O professor como designer de experiências: reinventando o ensino com ludicidade e gamificação
Como metodologias ativas e a criatividade transformam a educação pública, engajando alunos e conectando conteúdos à realidade dos estudantes
A experiência do professor de Biologia Sam Adam Hoffmann demonstra que metodologias ativas podem engajar estudantes e tornar a escola mais próxima da realidade dos alunos.
A falta de engajamento em sala de aula quase fez com que Sam desistisse da carreira docente. Formado em Biologia, ele enfrentava turmas desmotivadas e um sistema de ensino distante da realidade dos estudantes. Foi nesse cenário que decidiu experimentar novos caminhos, encontrando na ludicidade e na gamificação ferramentas para renovar sua prática e fortalecer o vínculo com os alunos.
Sua primeira iniciativa ocorreu em uma escola pública de Curitiba, onde não havia recursos sequer para imprimir provas. Para contornar essa limitação, Sam propôs uma oficina no contraturno que arrecadava fundos e explorava conteúdos de forma prática. A atividade superou as expectativas, formando duas turmas espontaneamente. “Como não havia a pressão da grade curricular, ENEM ou vestibulares, fiz algo dinâmico, prático, bem mão na massa. O comprometimento dos alunos era completamente diferente daquele visto em sala. Percebi que o desinteresse estava ligado ao modelo de ensino, não ao conteúdo ou a mim”, relata.
Sem laboratório e com poucos materiais, Sam usou a criatividade para transformar conceitos de anatomia em vivências colaborativas, conectadas ao cotidiano dos estudantes. Essa abordagem tornou-se a base de seu trabalho. “Ambientes limitados despertam nossa capacidade de resolução de problemas e criatividade. Criei estratégias de gamificação offline e analógicas, e até um aplicativo educacional que não precisa de celular para ser usado”, complementa.
Com o sucesso, ampliou a proposta criando o projeto Iniciativa Divulgadores, que levava oficinas práticas e gamificadas a escolas com famílias em situação de vulnerabilidade. Percorreram mais de 30 escolas, despertando interesse e curiosidade. A pandemia interrompeu o projeto, mas também levou Sam a escutar com mais atenção as dificuldades financeiras dos alunos, tema pouco abordado nos currículos.

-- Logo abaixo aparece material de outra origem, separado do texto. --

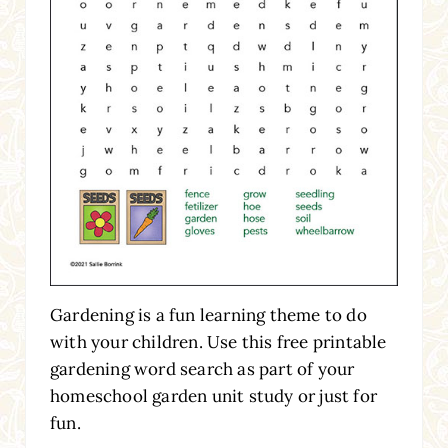
Gardening is a fun learning theme to do
with your children. Use this free printable
gardening word search as part of your
homeschool garden unit study or just for
fun.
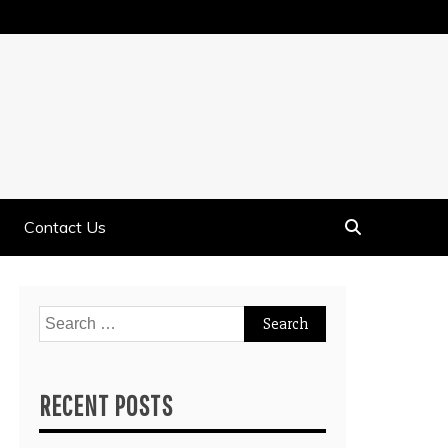
Contact Us
Search
for:
RECENT POSTS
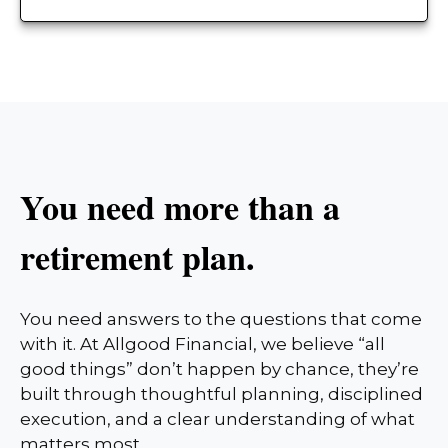
You need more than a
retirement plan.
You need answers to the questions that come
with it. At Allgood Financial, we believe “all
good things” don’t happen by chance, they’re
built through thoughtful planning, disciplined
execution, and a clear understanding of what
matters most.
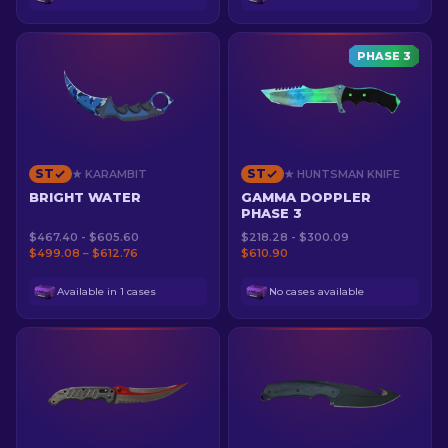
PHASE 3
ST
ST
★ KARAMBIT
★ HUNTSMAN KNIFE
BRIGHT WATER
GAMMA DOPPLER
PHASE 3
$467.40 - $605.60
$218.28 - $300.09
$499.08 – $612.76
$610.90
Available in 1 cases
No cases available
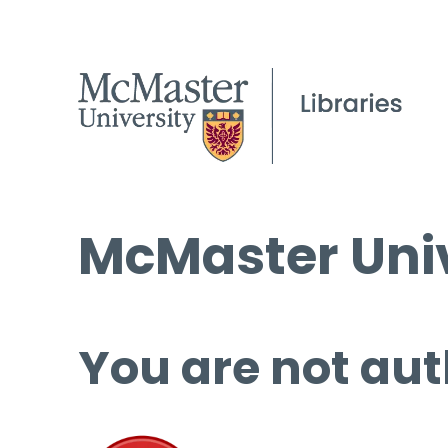
McMaster Univ
You are not aut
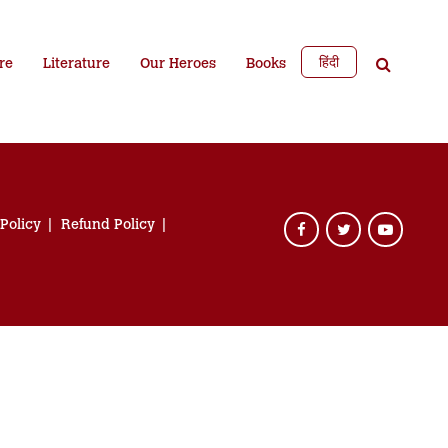
हिंदी
re
Literature
Our Heroes
Books
 Policy
Refund Policy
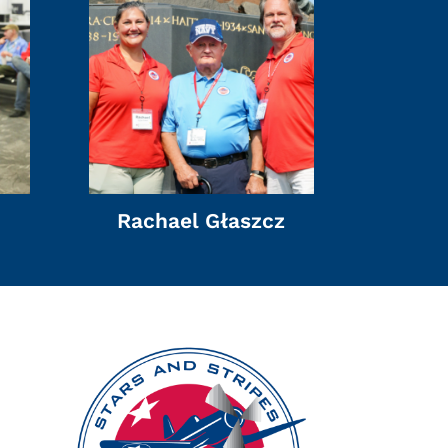
Rachael Głaszcz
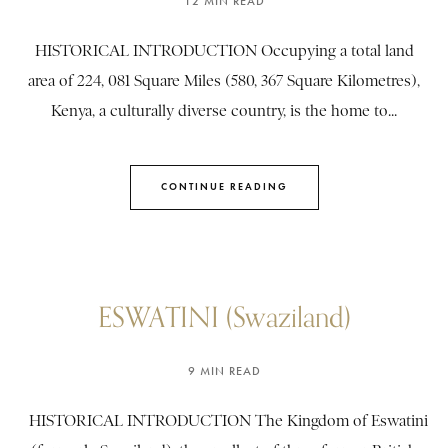
12 MIN READ
HISTORICAL INTRODUCTION Occupying a total land
area of 224, 081 Square Miles (580, 367 Square Kilometres),
Kenya, a culturally diverse country, is the home to...
CONTINUE READING
ESWATINI (Swaziland)
9 MIN READ
HISTORICAL INTRODUCTION The Kingdom of Eswatini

Essa escuta ativa o fez repensar não só a forma de ensinar, mas os próprios conteúdos. “Conhecer organelas da célula vegetal parecia supérfluo para estudantes que buscavam o primeiro emprego e não sabiam se comportar em entrevistas, escrever currículos ou entender limites financeiros”, questiona. Assim, passou a incluir educação financeira, escolhas profissionais e desenvolvimento socioemocional nas aulas.
No retorno ao presencial, o projeto ganhou foco em educação financeira, empreendedorismo e competências socioemocionais de forma gamificada e acessível. Para isso, Sam uniu-se a duas bancárias, cofundando a startup Investeendo, que já impactou mais de 6 mil jovens em três estados. O primeiro jogo era físico, ainda usado em escolas públicas e privadas, seguido por versões digitais acessíveis via aplicativo ou totens que simulam caixas eletrônicos.

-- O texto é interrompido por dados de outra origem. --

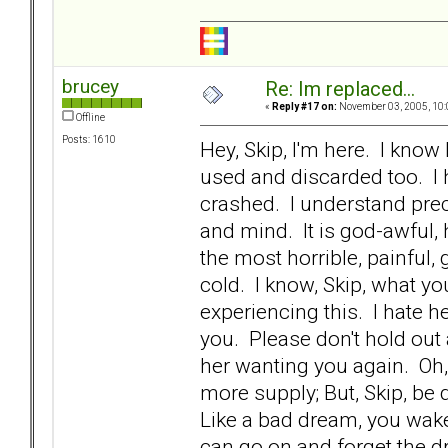
brucey
Re: Im replaced...
«
Reply #17 on:
November 03, 2005, 10:
Offline
Posts: 1610
Hey, Skip, I'm here. I kno
used and discarded too. I 
crashed. I understand prec
and mind. It is god-awful, ho
the most horrible, painful
cold. I know, Skip, what yo
experiencing this. I hate h
you. Please don't hold out 
her wanting you again. Oh
more supply; But, Skip, be 
Like a bad dream, you wake
can go on and forget the dr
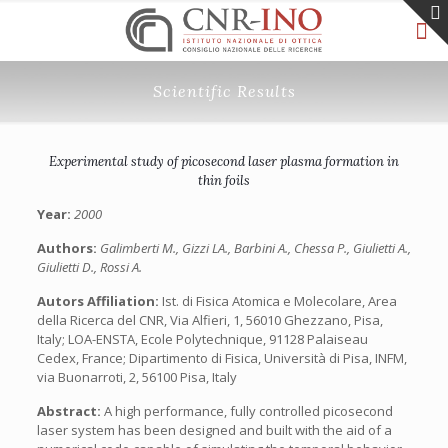
Scientific Results
Experimental study of picosecond laser plasma formation in
thin foils
Year:
2000
Authors:
Galimberti M., Gizzi LA., Barbini A., Chessa P., Giulietti A.,
Giulietti D., Rossi A.
Autors Affiliation:
Ist. di Fisica Atomica e Molecolare, Area
della Ricerca del CNR, Via Alfieri, 1, 56010 Ghezzano, Pisa,
Italy; LOA-ENSTA, Ecole Polytechnique, 91128 Palaiseau
Cedex, France; Dipartimento di Fisica, Università di Pisa, INFM,
via Buonarroti, 2, 56100 Pisa, Italy
Abstract:
A high performance, fully controlled picosecond
laser system has been designed and built with the aid of a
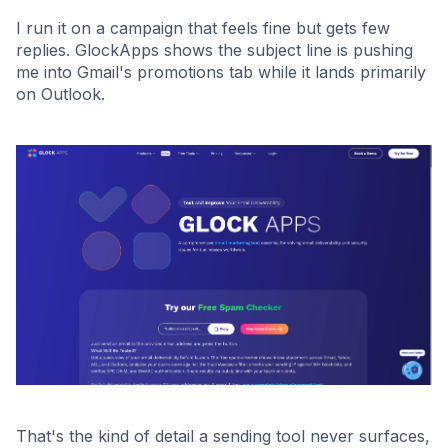
I run it on a campaign that feels fine but gets few
replies. GlockApps shows the subject line is pushing
me into Gmail's promotions tab while it lands primarily
on Outlook.
That's the kind of detail a sending tool never surfaces,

Mais do que ensinar termos financeiros, os jogos colocam o estudante no centro do processo. “Criar atividades que não entediem os mais avançados nem deixem ansiosos os com dificuldades é um desafio superado com game design e gamificação”, explica Sam, que deixou o serviço público para liderar o projeto. As dinâmicas lúdicas criam microeconomias nas turmas, estimulam decisões e podem melhorar o desempenho em outras matérias.

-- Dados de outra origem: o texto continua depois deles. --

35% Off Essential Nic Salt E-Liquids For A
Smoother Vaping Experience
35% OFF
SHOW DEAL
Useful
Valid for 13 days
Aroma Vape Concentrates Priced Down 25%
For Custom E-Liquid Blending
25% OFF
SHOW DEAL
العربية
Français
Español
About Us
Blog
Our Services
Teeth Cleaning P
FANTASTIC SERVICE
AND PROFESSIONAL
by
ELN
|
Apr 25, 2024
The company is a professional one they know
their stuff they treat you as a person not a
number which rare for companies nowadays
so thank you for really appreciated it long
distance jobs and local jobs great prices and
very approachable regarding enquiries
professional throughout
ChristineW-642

Alunos antes desmotivados passaram a encontrar novos interesses. Sam lembra uma estudante que participou de uma atividade sobre carreiras científicas e anos depois a reencontrou como enfermeira que cuidou dele na UTI. “Aquela atividade fez ela criar um sonho novo, trabalhar na área da saúde”.
Para Sam, o papel do educador no século XXI é o de designer de experiências de aprendizagem. “Decorar e repetir é para qualquer um. Mas pensar percursos personalizados que respeitam ritmo, interesses e sonhos dos estudantes é algo que só o professor pode fazer”.
Ele reconhece os desafios da inovação em escolas com poucos recursos, mas acredita que a transformação é possível e necessária. “Não se acomodem. A educação é conservadora e muda com dificuldade. Muitos professores usam as mesmas aulas da carreira inicial. Continuar estudando, testando e ouvindo os alunos é essencial para quem quer resolver os problemas da educação”.